3. Criação de ferida córnea

  1. Feri o olho direito ou esquerdo apenas. Mantenha a consistência com o olho (ou seja, esquerda ou direita) que é ferido ao se mover de mouse para mouse.
    NOTA: Como as escoriações danificam os nervos da córnea e reduzem a acuidade, ferir ambos os olhos pode causar desconforto e comprometimento significativos. Uma vez que os analgésicos têm o potencial de suprimir respostas inflamatórias, seu uso pode ser um confundimento em certos experimentos que visam compreender a inflamação da córnea. Evitar analgésicos em experimentos de feridas na córnea foi aprovado pelo Nosso Comitê Institucional de Cuidados e Uso de Animais (IACUC).
  2. Para criar a ferida córnea epitelial
    1. Sob um microscópio dissecando, use a trefina de 2 mm de diâmetro (ver Figura 1) para demarcar o centro da córnea, mantendo o olho aberto usando o polegar e o dedo indicador para segurar as pálpebras.
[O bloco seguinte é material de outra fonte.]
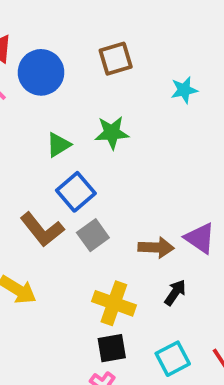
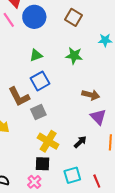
brown square: (116, 59) -> (73, 17), turned 36
green star: (112, 133) -> (74, 56), moved
gray square: (93, 235) -> (38, 112), moved
brown arrow: (156, 247) -> (91, 95), moved

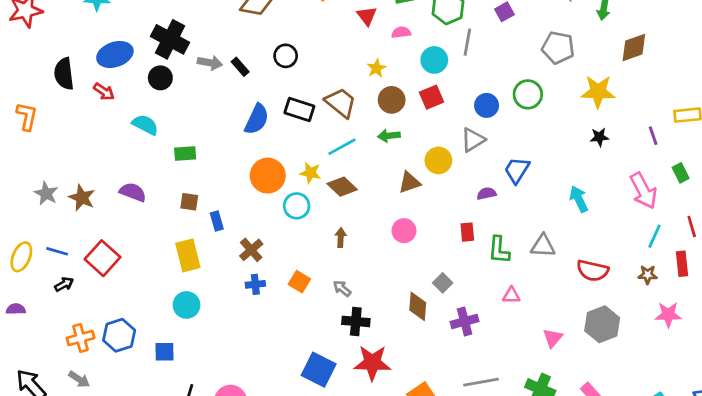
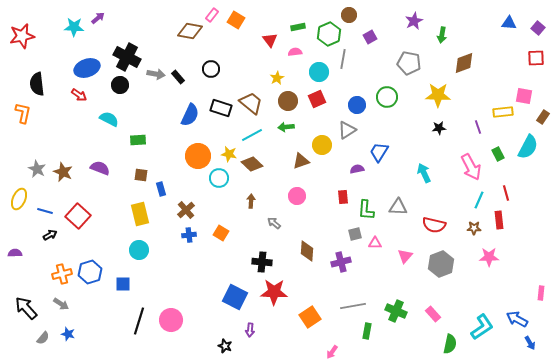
black semicircle: (64, 74) -> (37, 84), moved
yellow ellipse: (21, 257) -> (19, 199), moved
gray square: (443, 283) -> (355, 234), moved, turned 32
gray arrow: (342, 288) -> (274, 223), moved
pink triangle: (553, 338) -> (405, 256), moved

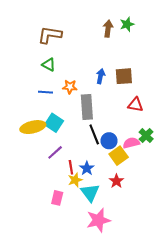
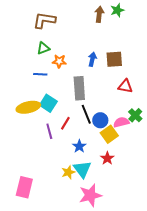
green triangle: (49, 65) -> (43, 48), turned -48
orange star: (70, 87) -> (59, 61), moved
purple line: (55, 152) -> (49, 131), turned -63
red line: (71, 167) -> (65, 123), moved, turned 40
yellow star: (75, 180) -> (68, 172), moved
pink rectangle: (57, 198) -> (24, 187), moved, size x1.5

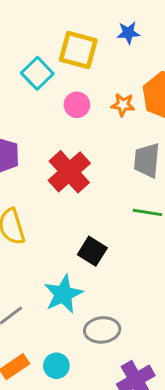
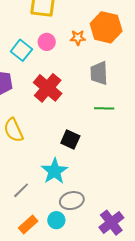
cyan square: (37, 73) -> (21, 50), moved
gray ellipse: (102, 330) -> (72, 201), moved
Gire suavemente a trefina para causar uma impressão no epitélio da córnea.
      NOTA: Deve-se tomar cuidado para não aplicar pressão excessiva ao usar a trefina, pois isso pode resultar em perfuração corneal. Além disso, deve-se tomar cuidado para posicionar a trefina centralmente. As pupilas podem ser usadas como um marco para localizar o centro da córnea.
    2. Sob um microscópio dissecando, segure o spud do taco de golfe contundente (ver Figura 1) a aproximadamente 45° da superfície da córnea dentro da área demarcada com a trefina. Raspe cuidadosamente e continuamente o epitélio dentro da área demarcada com o spud para debridar o epitélio.
      NOTA: Não aplique força excessiva no desbridamento, pois isso também pode causar perfuração corneana. Os olhos dos ratos podem secar durante o processo de ferida, dificultando o debridamento. Nesse caso, aplique PBS estéril na superfície ocular para manter a hidratação ideal.

Figure 1
Figura 1: trephine de 2 mm e spud taco de golfe sem corte. A trefina é usada para demarcar uma região circular no centro da córnea, e a espiada do clube de golfe é usada para remover o epitélio dentro da região demarcada. Clique aqui para ver uma versão maior desta figura.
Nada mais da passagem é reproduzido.